There is a lot of buzz lately around Agile BI and Agile data warehousing. Typical questions asked include - Does it produce better results? Is it faster? How much does it cost? And of course, most importantly, is the Agile methodology a fit for Data Warehousing and Business Intelligence projects?
What is Agile?
Companies are marketing their BI and DW products as agile solutions, meaning that they are easy to work with, adaptable to business changes and quick to stand up (think BI data discovery tools and data warehouse appliances). While the topic of an enterprise agile solution is worthy of a discussion there is another type of agile. In project management circles, when the word Agile comes up in conversation, it is always in the context of the Agile software development methodology, which also happens to be the context for this article. I won't spend time discussing the Agile Manifesto or guiding principles here, instead I'll try to talk about how Agile applies to BI/DW projects. If Agile techniques are new to you there are plenty of resources available on the web to learn more, with Wikipedia being as good a starting point as any.
Why Choose Agile?
Does Agile produce better results than other methodologies when building a DW/BI application? The only real answer is that it depends. Building a BI application, a data warehouse or some other type of software is a complex process regardless of the methodology you choose. It is a commonly quoted statistic that over 50% of projects fail and some studies have even measured failure rates as high as 80%. So does using Agile increase the success percentage? The short answer is probably not.

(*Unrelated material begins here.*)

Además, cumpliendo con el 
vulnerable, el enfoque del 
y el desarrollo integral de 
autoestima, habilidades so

So if it does not improve project success rates then why bother? If we are all familiar with traditional waterfall delivery methods, why not stick with what we know? There are two great answers to these question and which, in my opinion, confirm why we should all be delivering projects using Agile techniques. First , Agile delivers business value to our customers quickly, which is critical as time to market is a competitive advantage. For example, give the business access to customer data from the first source while you work on loading the second. The business can start analyzing the available data immediately and as sources are added their results become richer. Secondly, delivering functionality incrementally puts in a budgetary check and balance system. If the project is going to be a failure you have an opportunity to make an assessment after each incremental delivery. In a waterfall project there is a good chance you won't know (or won't admit) the project has failed until you are delivering it. So while the total project cost may be similar at the end, there is a huge savings if you can recognize a project failure early.

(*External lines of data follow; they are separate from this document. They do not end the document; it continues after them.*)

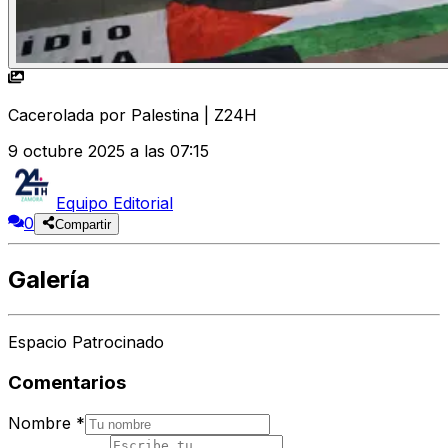
Cacerolada por Palestina | Z24H
9 octubre 2025 a las 07:15
Equipo Editorial
0
Compartir
Galería
Espacio Patrocinado
Comentarios
Nombre
*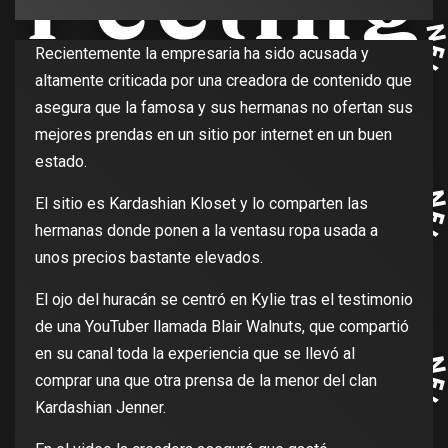
Recientemente la empresaria ha sido acusada y
altamente criticada por una creadora de contenido que
asegura que la famosa y sus hermanas no ofertan sus
mejores prendas en un sitio por internet en un buen
estado.
El sitio es Kardashian Kloset y lo comparten las
hermanas donde ponen a la ventasu ropa usada a
unos precios bastante elevados.
El ojo del huracán se centró en Kylie tras el testimonio
de una YouTuber llamada Blair Walnuts, que compartió
en su canal toda la experiencia que se llevó al
comprar una que otra prensa de la menor del clan
Kardashian Jenner.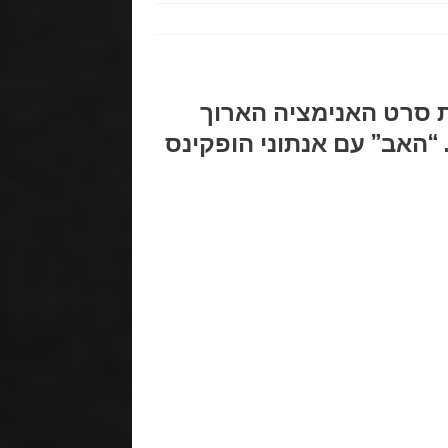
ת סרט האנימציה הארוך
“האב” עם אנתוני הופקינס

Will it Work for Warehousing?
Agile may deliver value to customers faster, and may be more cost effective, but can it work for Business Intelligence and Data Warehouse projects? Absolutely! It is interesting that given the benefits it has not yet gained mainstream acceptance in the warehousing and reporting project space. Agile has been slow to catch on because project teams are resistant to change, as more projects are successfully delivered I believe we will see Agile become the delivery methodology of choice. Let's start with why it makes sense in data warehousing. A warehouse project plan can have iterations built in fairly easily if framed correctly. Splitting delivery by subject areas and/or sources of data is a natural way to segment the schedule and provides an easy way to deliver value early and often. The quicker we can get data loaded and into production, the faster data consumers can use data for decision making. One potential downside to a subject area or source base approach is trying to implement without strong architectural and modeling guidelines in place. Knowing how keys will be structured, how data quality issues will be handled and what the overall warehouse roadmap looks like is critical to an Agile delivery of a warehouse solution. Upfront planning around modeling and architecture will smoothen subject or source based iterations. As with all projects, communication is critical, and with an Agile delivery it is important to communicate the inevitability of rework as the warehouse evolves. Setting these expectations ahead of time will pay dividends when the first major change is required. Even with potential rework, the benefits gained by putting data in the hands of the business earlier more than pays for cost of future rework.
Will it Work for Business Intelligence?
Once a subject area or source data load is ready, the next step is to provide data to consumers using a Business Intelligence tool. Once again, the Agile techniques are ideal for building and deploying a business intelligence application. Building the semantic layer can be done in a similar fashion to developing the warehouse itself. As long as a clear architecture roadmap has been set, the semantic layer can be a fast follower to the subject area or source file ETL load, perhaps even rolling out with the subject area itself. Individual reports, dashboards and cubes can be managed and prioritized via a backlog and delivered as quickly as they are finished, adding incremental value on a regular basis.
Delivering a warehouse project using Agile will feel uncomfortable at first. It probably won't work perfectly and you may have to adapt the processes to work with your organizational polices and procedures. Stick with it, listen to your team and don't be afraid to make adjustments as you go (it is agile after all). If you go in with an open mind and a clear roadmap Agile will deliver business value faster than you ever imagined possible.